In mid-January, I sent out a request for proposal (RFP) to about ten different firms, large and small, local and distant, that had come up on our radar as potential companies that would be able and well-suited to help us form the strategy for our website redesign. Two weeks later, after a process of meeting and talking with several companies, six proposals were submitted.

Our small committee of Dan Terrio, Tom Krattenmaker and myself reviewed the proposals and selected two firms to invite to campus for informal two-hour “interviews.” (At this point, it should be noted that both firms were excellent and would clearly be able to handle the job. What we really needed to discover was what the working relationship would be like.)

Both accepted and we met with each of their teams during mid-February.

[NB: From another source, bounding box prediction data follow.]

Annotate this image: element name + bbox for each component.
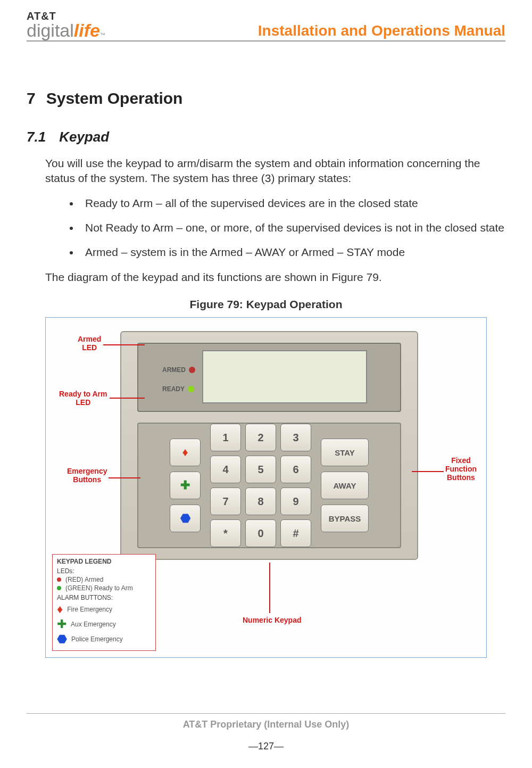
legend-item: ✚Aux Emergency xyxy=(57,617,151,631)
keypad-legend: KEYPAD LEGEND LEDs: (RED) Armed (GREEN) … xyxy=(52,554,156,651)
aux-emergency-button[interactable]: ✚ xyxy=(170,472,201,499)
plus-icon: ✚ xyxy=(180,478,190,492)
figure-keypad-operation: ARMED READY ♦ ✚ ⬣ 1 2 3 4 5 6 7 xyxy=(45,317,487,658)
ready-label: READY xyxy=(162,385,185,393)
annotation-armed-led: Armed LED xyxy=(78,335,101,352)
annotation-fixed-fn: Fixed Function Buttons xyxy=(445,456,477,482)
list-item: Armed – system is in the Armed – AWAY or… xyxy=(80,245,505,260)
logo-digital-text: digital xyxy=(27,21,74,39)
ready-led-row: READY xyxy=(162,385,194,393)
fire-emergency-button[interactable]: ♦ xyxy=(170,439,201,466)
shield-icon: ⬣ xyxy=(57,632,67,646)
legend-text: Aux Emergency xyxy=(71,621,116,628)
page-header: AT&T digitallife™ Installation and Opera… xyxy=(27,11,505,42)
list-item: Ready to Arm – all of the supervised dev… xyxy=(80,196,505,211)
subsection-number: 7.1 xyxy=(27,129,46,145)
lcd-screen xyxy=(202,350,367,403)
section-number: 7 xyxy=(27,89,36,107)
arrow-line xyxy=(110,398,145,399)
key-7[interactable]: 7 xyxy=(210,488,241,515)
key-5[interactable]: 5 xyxy=(245,456,276,483)
police-emergency-button[interactable]: ⬣ xyxy=(170,505,201,532)
function-column: STAY AWAY BYPASS xyxy=(321,439,369,532)
logo-att-text: AT&T xyxy=(27,11,105,21)
subsection-heading: 7.1Keypad xyxy=(27,129,505,145)
legend-text: Fire Emergency xyxy=(67,606,112,613)
key-3[interactable]: 3 xyxy=(280,424,311,451)
arrow-line xyxy=(103,344,145,345)
legend-text: Police Emergency xyxy=(71,635,123,643)
lcd-panel: ARMED READY xyxy=(137,343,401,412)
fire-icon: ♦ xyxy=(182,445,188,459)
document-title: Installation and Operations Manual xyxy=(258,22,505,39)
key-2[interactable]: 2 xyxy=(245,424,276,451)
key-9[interactable]: 9 xyxy=(280,488,311,515)
arrow-line xyxy=(412,471,444,472)
stay-button[interactable]: STAY xyxy=(321,439,369,466)
state-list: Ready to Arm – all of the supervised dev… xyxy=(80,196,505,260)
logo: AT&T digitallife™ xyxy=(27,11,105,39)
list-item: Not Ready to Arm – one, or more, of the … xyxy=(80,220,505,235)
post-paragraph: The diagram of the keypad and its functi… xyxy=(45,270,505,285)
legend-leds-label: LEDs: xyxy=(57,567,151,575)
footer-rule xyxy=(27,713,505,714)
fire-icon: ♦ xyxy=(57,602,63,616)
key-8[interactable]: 8 xyxy=(245,488,276,515)
key-star[interactable]: * xyxy=(210,519,241,547)
legend-item: (GREEN) Ready to Arm xyxy=(57,584,151,592)
key-6[interactable]: 6 xyxy=(280,456,311,483)
legend-item: ⬣Police Emergency xyxy=(57,632,151,646)
intro-paragraph: You will use the keypad to arm/disarm th… xyxy=(45,156,505,186)
logo-tm: ™ xyxy=(100,32,105,38)
plus-icon: ✚ xyxy=(57,617,66,631)
keypad-device: ARMED READY ♦ ✚ ⬣ 1 2 3 4 5 6 7 xyxy=(120,331,418,560)
annotation-numeric: Numeric Keypad xyxy=(243,616,301,624)
key-4[interactable]: 4 xyxy=(210,456,241,483)
legend-title: KEYPAD LEGEND xyxy=(57,558,151,565)
ready-led-icon xyxy=(188,386,194,392)
annotation-emergency: Emergency Buttons xyxy=(67,467,107,484)
logo-life-text: life xyxy=(74,21,100,39)
key-1[interactable]: 1 xyxy=(210,424,241,451)
proprietary-notice: AT&T Proprietary (Internal Use Only) xyxy=(27,719,505,730)
armed-led-row: ARMED xyxy=(162,366,195,374)
legend-item: ♦Fire Emergency xyxy=(57,602,151,616)
legend-text: (RED) Armed xyxy=(65,576,103,583)
keypad-buttons: ♦ ✚ ⬣ 1 2 3 4 5 6 7 8 9 * 0 # STAY AWAY xyxy=(137,423,401,548)
armed-label: ARMED xyxy=(162,366,186,374)
away-button[interactable]: AWAY xyxy=(321,472,369,499)
emergency-column: ♦ ✚ ⬣ xyxy=(170,439,201,532)
logo-digital-life: digitallife™ xyxy=(27,21,105,39)
legend-item: (RED) Armed xyxy=(57,576,151,583)
shield-icon: ⬣ xyxy=(180,511,190,525)
page-footer: AT&T Proprietary (Internal Use Only) —12… xyxy=(27,713,505,752)
key-0[interactable]: 0 xyxy=(245,519,276,547)
arrow-line xyxy=(109,477,140,478)
legend-text: (GREEN) Ready to Arm xyxy=(65,584,133,592)
subsection-title: Keypad xyxy=(59,129,109,145)
section-heading: 7System Operation xyxy=(27,89,505,108)
annotation-ready-led: Ready to Arm LED xyxy=(59,390,107,407)
figure-caption: Figure 79: Keypad Operation xyxy=(27,298,505,311)
red-dot-icon xyxy=(57,577,61,582)
numeric-keypad: 1 2 3 4 5 6 7 8 9 * 0 # xyxy=(210,424,311,547)
bypass-button[interactable]: BYPASS xyxy=(321,505,369,532)
green-dot-icon xyxy=(57,586,61,590)
page-number: —127— xyxy=(27,741,505,752)
section-title: System Operation xyxy=(46,89,183,107)
armed-led-icon xyxy=(189,367,195,373)
legend-alarm-label: ALARM BUTTONS: xyxy=(57,594,151,601)
arrow-line xyxy=(269,563,270,613)
key-hash[interactable]: # xyxy=(280,519,311,547)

Those sessions gave us lots to think about, and after consulting with members of New Media, PubCom and a few others across campus, it was still very close. (And what really threw helped us solidify our decision was the responses from the references provided.)

With that, I’m pleased to announce that White Whale (WW), a small educationally-focused web design firm from Oakland, Calif. will become our partner in forming the forthcoming web redesign strategy.

What’s Next

A week or so ago, we officially signed the contract and I’m happy to report that beginning tomorrow, March 17th, Jason, Tonya, Donald, and Alex — all of White Whale — will be on campus to meet with select groups over three days to hear from all of you what should become of our web site.

And as of this posting we’re opening up authorship of this blog so that WW can participate in and communicate about the web redesign as we’re all working through the process. (One of the reasons that WW rose to the top was due to their very collaborative process with their client-partners.)

So, if you have some thoughts about the web redesign, be sure to:

  • communicate them with any of us, WW, IT or New Media;
  • stop us if you see us in the Trailroom or elsewhere around campus; and,
  • watch this blog to continue the conversation.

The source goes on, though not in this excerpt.